• _PROBLEM REQUIREMENTS_
Images embedded in the records are excluded; print everything else exactly as given.

------------------------------------

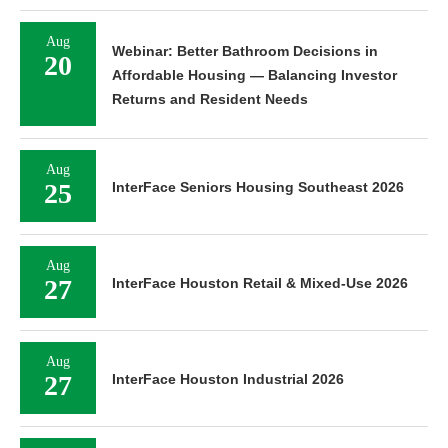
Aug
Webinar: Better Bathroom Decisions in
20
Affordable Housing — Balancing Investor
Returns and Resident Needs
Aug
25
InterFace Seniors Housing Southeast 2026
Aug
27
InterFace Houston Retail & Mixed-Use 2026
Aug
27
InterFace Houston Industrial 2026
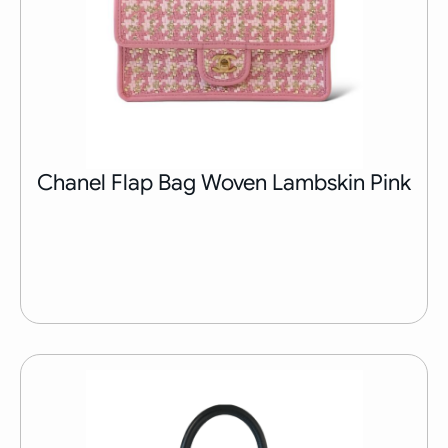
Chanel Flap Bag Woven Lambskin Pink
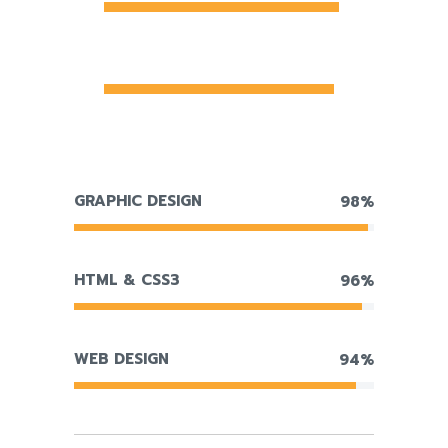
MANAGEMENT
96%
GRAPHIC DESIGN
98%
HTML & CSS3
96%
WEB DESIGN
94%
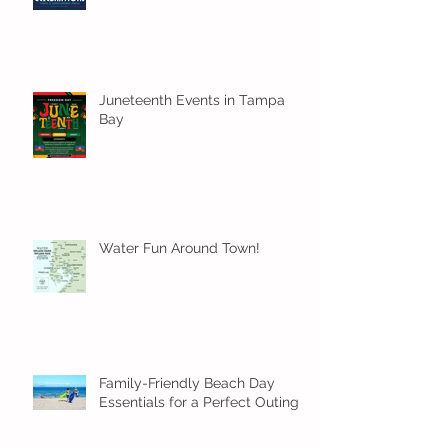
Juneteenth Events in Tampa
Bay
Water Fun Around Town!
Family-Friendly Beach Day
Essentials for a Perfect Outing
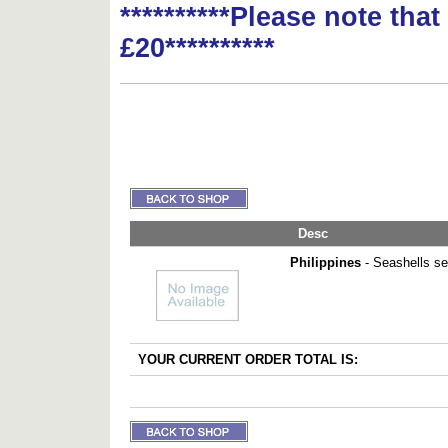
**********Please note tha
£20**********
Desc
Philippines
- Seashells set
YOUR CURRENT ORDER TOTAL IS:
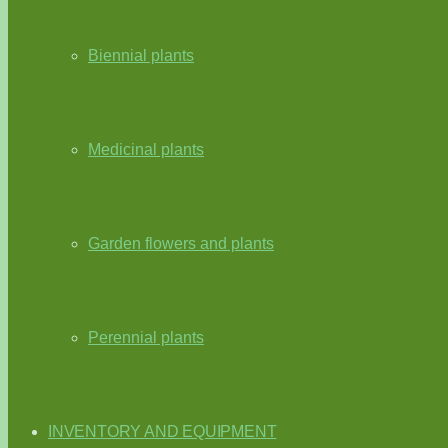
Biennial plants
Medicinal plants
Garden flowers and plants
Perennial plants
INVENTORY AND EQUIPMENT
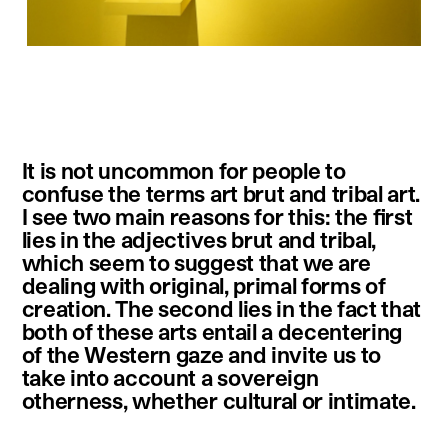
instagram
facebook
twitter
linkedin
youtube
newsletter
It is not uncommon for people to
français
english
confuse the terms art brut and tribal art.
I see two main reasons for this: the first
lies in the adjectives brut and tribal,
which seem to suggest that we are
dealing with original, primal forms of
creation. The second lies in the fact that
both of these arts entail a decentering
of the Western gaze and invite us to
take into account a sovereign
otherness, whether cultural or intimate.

------------------------------------

• _WRITTEN RESPONSE_
Aug
Webinar: Better Bathroom Decisions in
20
Affordable Housing — Balancing Investor
Returns and Resident Needs
Aug
25
InterFace Seniors Housing Southeast 2026
Aug
27
InterFace Houston Retail & Mixed-Use 2026
Aug
27
InterFace Houston Industrial 2026
Chanel Flap Bag Woven Lambskin Pink
MANAGEMENT
96%
GRAPHIC DESIGN
98%
HTML & CSS3
96%
WEB DESIGN
94%
Juneteenth Events in Tampa
Bay
Water Fun Around Town!
Family-Friendly Beach Day
Essentials for a Perfect Outing
**********Please note tha
£20**********
Desc
Philippines
- Seashells set
YOUR CURRENT ORDER TOTAL IS:
Biennial plants
Medicinal plants
Garden flowers and plants
Perennial plants
INVENTORY AND EQUIPMENT
instagram
facebook
twitter
linkedin
youtube
newsletter
It is not uncommon for people to
français
english
confuse the terms art brut and tribal art.
I see two main reasons for this: the first
lies in the adjectives brut and tribal,
which seem to suggest that we are
dealing with original, primal forms of
creation. The second lies in the fact that
both of these arts entail a decentering
of the Western gaze and invite us to
take into account a sovereign
otherness, whether cultural or intimate.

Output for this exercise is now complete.